Water use efficiency of annual corn and perennial grasses
Water use efficiency (WUE), carbon gained per unit water lost, is a fundamental plant and ecosystem function that regulates plant productivity, global hydrology and carbon cycles. We used ecosystem (EWUE) and intrinsic (iWUE) WUEs derived from eddy covariance and leaf carbon isotope discrimination, respectively, to examine WUE of annual (corn) and perennial (mixed-prairie, switchgrass and brome grass) grasslands in response to (i) land use history and (ii) varying species composition following land conversion in southwest Michigan. Three fields that had been managed under the USDA Conservation Reserve Program (CRP) and three that had been in conventional agriculture (AGR) corn/soybean rotation were each converted to no-till soybean in 2009; then they were planted to no-till corn, switchgrass and mixed-prairie in the following year. One CRP field was left undisturbed to serve as a reference site. We report here WUE of the annual and perennial grasses through 2013 from all fields.
The iWUE of all C3 perennial grass species varied little suggesting that stomata regulate net carbon assimilation at the leaf level.

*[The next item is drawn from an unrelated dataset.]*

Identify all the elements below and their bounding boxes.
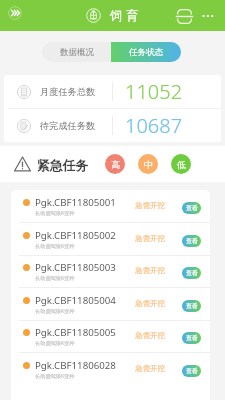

Corn had consistently greater EWUE at the CRP than at the AGR fields, and generally followed the amount and distribution of precipitation. EWUE of switchgrass was greater at the CRP than at the AGR lands in the first two years of conversion and vice versa in the last two years. The EWUE of mixed-prairie was consistently greater at the AGR than at the CRP fields, except in the first year of conversion when they were similar. EWUE of perennial grasses at the AGR fields increased through the years but remained almost constant at the CRP lands – including the reference site. This was attributed to changes in plant composition of the perennial grasses at the CRP and AGR sites through the years. EWUE showed a significant positive relationship (R2 = 0.56, p < 0.001, n = 29) with the increase in % C4 plant species. Therefore the response of WUE to external drivers (e.g., CO2 fertilization) in grasslands should consider changes in plant community composition (C4 vs. C3) over time.